1. The history of this statute shows that it was designed to give a remedy in tort actions for injuries to the person, to compensate for the loss of all remedy by the death of the injured person. The original Lord Campbell's act began by declaring that: "No action at common law is now maintainable against a person who, by his wrongful act, neglect or default, may have caused the death of another person; and it is oftentimes right and expedient that the wrongdoer in such case should be answerable in damages for the injury so caused by him." Then it conferred a right of action on the personal representative for the benefit of the wife and others. 8 Am. & Eng. Enc. p. 858.
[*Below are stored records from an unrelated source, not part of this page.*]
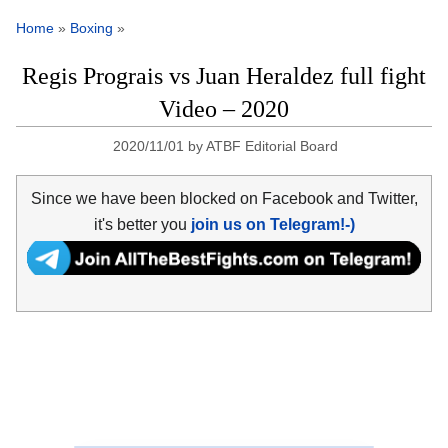
Home
»
Boxing
»
Regis Prograis vs Juan Heraldez full fight
Video – 2020
2020/11/01
by
ATBF Editorial Board
Since we have been blocked on Facebook and Twitter,
it's better you
join us on Telegram!-)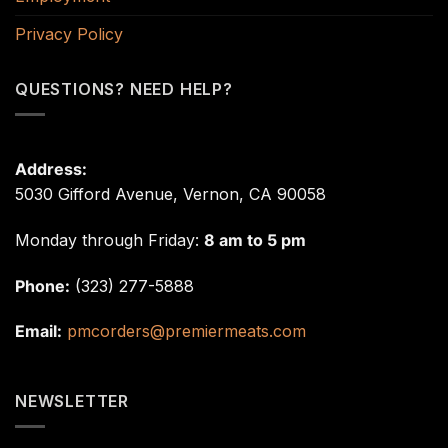
Privacy Policy
QUESTIONS? NEED HELP?
Address:
5030 Gifford Avenue, Vernon, CA 90058
Monday through Friday:
8 am to 5 pm
Phone:
(323) 277-5888
Email:
pmcorders@premiermeats.com
NEWSLETTER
2. The language of this statute limits it to cases of tort.

3. The statute creates an entirely new and original cause of action, not a new remedy for an existing cause of action (Anderson v. Fielding, supra). That being so, it cannot, consistently with a familiar rule of construction, be extended to any case not falling within its express language, "wrongful act or omission." See Moe v. Smiley, 125 Pa. St. 136, 17 A. 228; 8 Am. & Eng. Enc. IV, p. 860; Id. (2) p. 861; Id. p. 887.

4. The death of the alleged wrongdoer causes the action given by the statute to abate (See 8 Am. & Eng. Enc. 874, and Moe v. Smiley, supra).

5. Actions under Lord Campbell's act statutes are governed by the rules which pertain to ordinary tort actions. (See Death by Wrongful Act, 8 Am. & Eng. Enc. 851, et seq. particularly IV, p. 860).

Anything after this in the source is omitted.